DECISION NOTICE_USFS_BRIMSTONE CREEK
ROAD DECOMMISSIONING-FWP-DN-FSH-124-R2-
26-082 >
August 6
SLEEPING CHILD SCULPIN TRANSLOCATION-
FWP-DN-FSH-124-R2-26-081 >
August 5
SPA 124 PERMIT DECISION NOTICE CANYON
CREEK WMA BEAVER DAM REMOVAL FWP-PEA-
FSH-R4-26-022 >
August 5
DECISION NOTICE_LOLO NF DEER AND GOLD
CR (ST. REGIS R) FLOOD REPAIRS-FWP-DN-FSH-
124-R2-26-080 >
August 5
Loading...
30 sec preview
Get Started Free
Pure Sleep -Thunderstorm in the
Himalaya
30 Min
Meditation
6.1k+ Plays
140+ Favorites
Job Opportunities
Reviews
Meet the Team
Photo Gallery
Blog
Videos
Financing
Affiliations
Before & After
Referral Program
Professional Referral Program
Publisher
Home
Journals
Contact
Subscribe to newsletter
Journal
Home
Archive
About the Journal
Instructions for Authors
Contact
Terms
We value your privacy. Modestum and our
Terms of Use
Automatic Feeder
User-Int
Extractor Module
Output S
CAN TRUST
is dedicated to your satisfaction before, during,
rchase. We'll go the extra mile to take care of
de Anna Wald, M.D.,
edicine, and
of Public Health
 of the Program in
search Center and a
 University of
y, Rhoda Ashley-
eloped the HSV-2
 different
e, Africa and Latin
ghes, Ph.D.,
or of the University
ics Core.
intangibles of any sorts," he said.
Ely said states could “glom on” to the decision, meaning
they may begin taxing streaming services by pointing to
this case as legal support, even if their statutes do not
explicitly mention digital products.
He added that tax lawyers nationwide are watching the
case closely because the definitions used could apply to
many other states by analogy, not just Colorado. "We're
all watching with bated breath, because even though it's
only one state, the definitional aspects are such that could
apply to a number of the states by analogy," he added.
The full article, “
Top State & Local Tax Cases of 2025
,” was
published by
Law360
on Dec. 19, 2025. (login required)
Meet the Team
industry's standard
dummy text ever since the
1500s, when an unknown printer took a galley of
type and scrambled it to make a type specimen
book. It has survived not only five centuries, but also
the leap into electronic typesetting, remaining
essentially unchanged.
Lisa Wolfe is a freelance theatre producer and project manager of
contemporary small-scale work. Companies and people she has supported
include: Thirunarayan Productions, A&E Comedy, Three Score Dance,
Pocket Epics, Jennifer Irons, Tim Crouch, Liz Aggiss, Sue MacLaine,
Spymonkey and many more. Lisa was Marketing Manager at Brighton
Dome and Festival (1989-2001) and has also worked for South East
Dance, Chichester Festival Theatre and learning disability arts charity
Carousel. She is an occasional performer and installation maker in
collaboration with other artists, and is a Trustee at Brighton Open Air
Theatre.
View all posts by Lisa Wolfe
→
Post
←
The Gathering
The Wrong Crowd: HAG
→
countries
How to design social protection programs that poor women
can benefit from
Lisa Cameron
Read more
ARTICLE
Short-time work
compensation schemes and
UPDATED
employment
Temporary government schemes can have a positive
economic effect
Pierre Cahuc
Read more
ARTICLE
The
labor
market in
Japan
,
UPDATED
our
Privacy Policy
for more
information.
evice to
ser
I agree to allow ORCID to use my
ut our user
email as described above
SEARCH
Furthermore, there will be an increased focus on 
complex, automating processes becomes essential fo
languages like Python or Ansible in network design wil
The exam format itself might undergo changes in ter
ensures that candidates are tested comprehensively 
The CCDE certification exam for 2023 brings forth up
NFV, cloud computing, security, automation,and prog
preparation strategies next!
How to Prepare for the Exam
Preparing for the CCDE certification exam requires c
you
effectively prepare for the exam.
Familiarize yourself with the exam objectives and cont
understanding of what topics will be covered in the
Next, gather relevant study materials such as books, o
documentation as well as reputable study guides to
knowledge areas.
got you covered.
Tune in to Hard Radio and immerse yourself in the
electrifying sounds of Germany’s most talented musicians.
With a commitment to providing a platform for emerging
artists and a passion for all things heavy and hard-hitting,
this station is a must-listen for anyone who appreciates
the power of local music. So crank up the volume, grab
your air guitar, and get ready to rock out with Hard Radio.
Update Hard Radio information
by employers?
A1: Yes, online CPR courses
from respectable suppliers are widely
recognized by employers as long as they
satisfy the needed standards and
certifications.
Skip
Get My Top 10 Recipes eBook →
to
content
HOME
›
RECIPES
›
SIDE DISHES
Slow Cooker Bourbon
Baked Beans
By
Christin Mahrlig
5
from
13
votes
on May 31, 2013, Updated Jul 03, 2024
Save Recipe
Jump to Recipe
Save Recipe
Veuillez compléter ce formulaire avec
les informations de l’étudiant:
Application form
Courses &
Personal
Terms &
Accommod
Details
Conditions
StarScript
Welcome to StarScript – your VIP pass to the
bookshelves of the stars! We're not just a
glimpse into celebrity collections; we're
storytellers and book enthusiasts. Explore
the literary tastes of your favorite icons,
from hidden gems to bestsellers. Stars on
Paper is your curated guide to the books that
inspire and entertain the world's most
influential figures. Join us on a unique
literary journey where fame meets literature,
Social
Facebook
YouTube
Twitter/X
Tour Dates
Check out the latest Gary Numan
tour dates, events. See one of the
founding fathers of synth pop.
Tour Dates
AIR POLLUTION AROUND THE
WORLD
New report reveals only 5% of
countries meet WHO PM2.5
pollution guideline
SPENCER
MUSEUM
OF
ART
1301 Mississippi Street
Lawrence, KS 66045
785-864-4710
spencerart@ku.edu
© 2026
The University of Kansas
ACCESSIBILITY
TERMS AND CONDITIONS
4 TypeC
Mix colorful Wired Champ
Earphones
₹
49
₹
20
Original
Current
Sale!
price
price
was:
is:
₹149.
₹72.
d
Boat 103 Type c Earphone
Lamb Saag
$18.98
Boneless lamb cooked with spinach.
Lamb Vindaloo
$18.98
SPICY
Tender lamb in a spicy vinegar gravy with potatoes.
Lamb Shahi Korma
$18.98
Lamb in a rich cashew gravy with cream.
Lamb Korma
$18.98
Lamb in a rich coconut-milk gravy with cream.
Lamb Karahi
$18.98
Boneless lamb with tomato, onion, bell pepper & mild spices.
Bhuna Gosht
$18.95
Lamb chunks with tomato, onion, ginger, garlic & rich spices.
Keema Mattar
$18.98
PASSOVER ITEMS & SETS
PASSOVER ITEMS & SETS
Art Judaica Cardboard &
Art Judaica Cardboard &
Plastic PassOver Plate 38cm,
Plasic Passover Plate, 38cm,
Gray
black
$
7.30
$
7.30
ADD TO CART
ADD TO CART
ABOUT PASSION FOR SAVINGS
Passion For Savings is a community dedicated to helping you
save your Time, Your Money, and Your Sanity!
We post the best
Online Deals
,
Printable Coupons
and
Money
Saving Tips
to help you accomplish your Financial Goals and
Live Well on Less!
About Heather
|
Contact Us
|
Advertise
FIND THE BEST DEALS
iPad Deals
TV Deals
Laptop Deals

_ _ _ _ _

What you should do: Across the data above, count every line with "Radio" in it and write only the total.

Output of the task: 3